**Assigned task:**
Only a number is wanted here: how many lines in the entries below contain the word "منطقة".

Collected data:
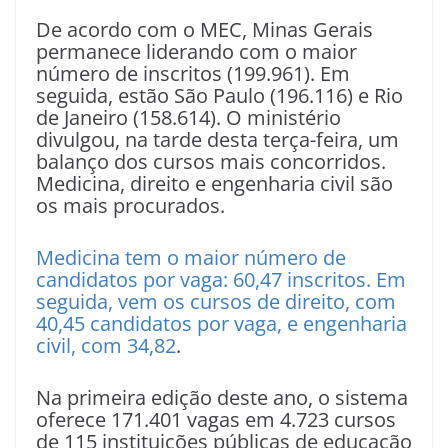
De acordo com o MEC, Minas Gerais
permanece liderando com o maior
número de inscritos (199.961). Em
seguida, estão São Paulo (196.116) e Rio
de Janeiro (158.614). O ministério
divulgou, na tarde desta terça-feira, um
balanço dos cursos mais concorridos.
Medicina, direito e engenharia civil são
os mais procurados.
Medicina tem o maior número de
candidatos por vaga: 60,47 inscritos. Em
seguida, vem os cursos de direito, com
40,45 candidatos por vaga, e engenharia
civil, com 34,82
.
Na primeira edição deste ano, o sistema
oferece 171.401 vagas em 4.723 cursos
de 115 instituições públicas de educação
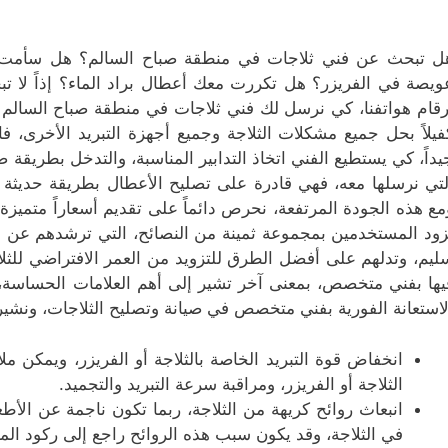
ل تبحث عن فني ثلاجات في منطقة صباح السالم؟ هل سأمت م
ويصة في الفريزر؟ هل تكررت معك أعطال براد الماء؟ إذاً لا تبح
رقام هواتفنا، كي نرسل لك فني ثلاجات في منطقة صباح السالم 
فيلاً بحل جميع مشكلات الثلاجة وجميع أجهزة التبريد الأخرى، فا
يداً، كي يستطيع الفني اتخاذ التدابير المناسبة، والتدخل بطريق
لتي نرسلها معه، فهي قادرة على تصليح الأعطال بطريقة حديثة مبت
مع هذه الجودة المرتفعة، نحرص دائماً على تقديم أسعاراً متميزة، ت
زود المستخدمين بمجموعة ثمينة من النصائح، التي ترشدهم عن طر
ليم، وتدلهم على أفضل الطرق للتزويد من العمر الافتراضي للثلاج
يها بفني متخصص، بمعنى آخر تشير إلى أهم العلامات الحساسة،
لاستعانة الفورية بفني متخصص في صيانة وتصليح الثلاجات، ونشير 
انخفاض قوة التبريد الخاصة بالثلاجة أو الفريزر، ويمكن
الثلاجة أو الفريزر، ومراقبة سرعة التبريد والتجميد.
انبعاث روائح كريهة من الثلاجة، ربما تكون ناجمة عن الأ
في الثلاجة، وقد يكون سبب هذه الروائح راجع إلى ركود المياه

**Task result:**
2